- _Aim of the exercise_
Which lines below contain "ONVZ"? Pull them out.

____ Provided data

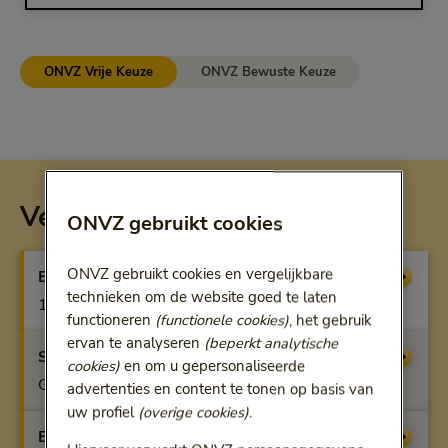
ONVZ Vrije Keuze
ONVZ Bewuste Keuze
Vergoeding per verzekering
ONVZ gebruikt cookies
ONVZ gebruikt cookies en vergelijkbare
Basisverzekering
Vergoeding
technieken om de website goed te laten
100%
functioneren
(functionele cookies)
, het gebruik
ervan te analyseren
(beperkt analytische
Startfit
Vergoeding
cookies)
en om u gepersonaliseerde
Geen vergoeding
advertenties en content te tonen op basis van
uw profiel
(overige cookies)
.
Benfit
Vergoeding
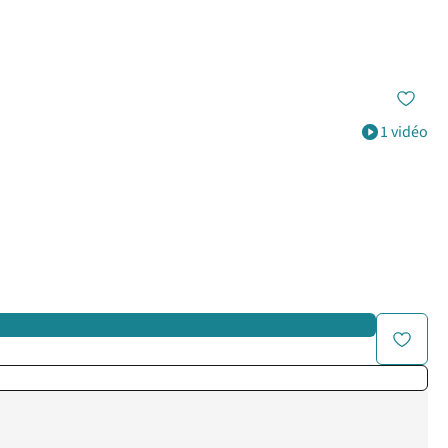
1 vidéo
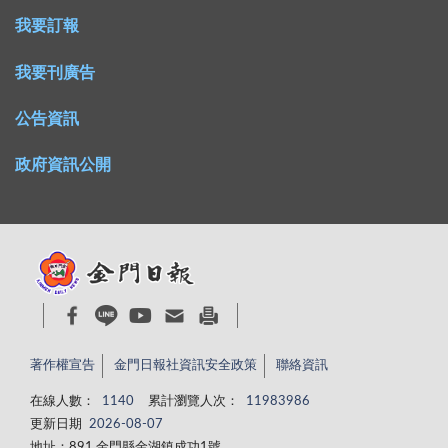
我要訂報
我要刊廣告
公告資訊
政府資訊公開
著作權宣告
金門日報社資訊安全政策
聯絡資訊
在線人數：
1140
累計瀏覽人次：
11983986
更新日期
2026-08-07
地址：891 金門縣金湖鎮成功1號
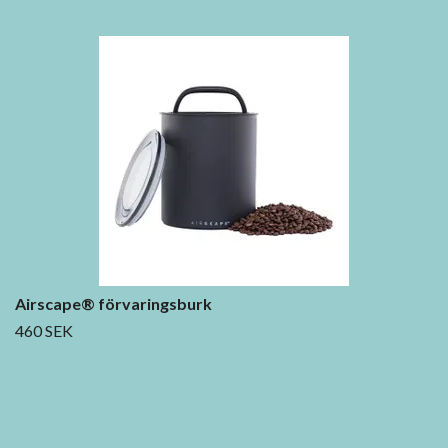
Airscape® förvaringsburk
460 SEK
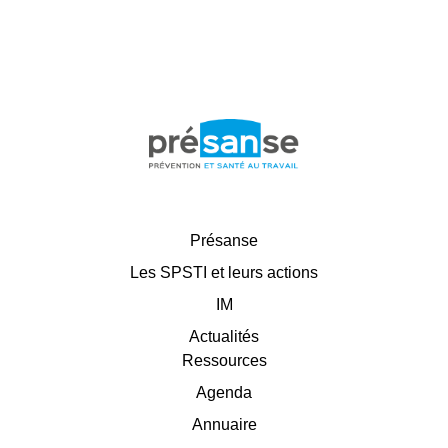
Présanse
Les SPSTI et leurs actions
IM
Actualités
Ressources
Agenda
Annuaire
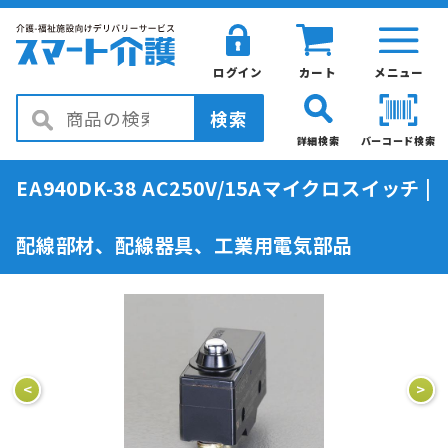
ログイン
カート
メニュー
検索
詳細検索
バーコード検索
EA940DK-38 AC250V/15Aマイクロスイッチ |
配線部材、配線器具、工業用電気部品
<
>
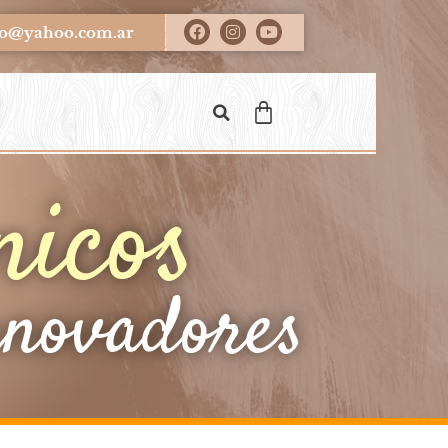
ero@yahoo.com.ar
nicos
nnovadores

________

- _Output below_
ONVZ Vrije Keuze
ONVZ Bewuste Keuze
ONVZ gebruikt cookies
ONVZ gebruikt cookies en vergelijkbare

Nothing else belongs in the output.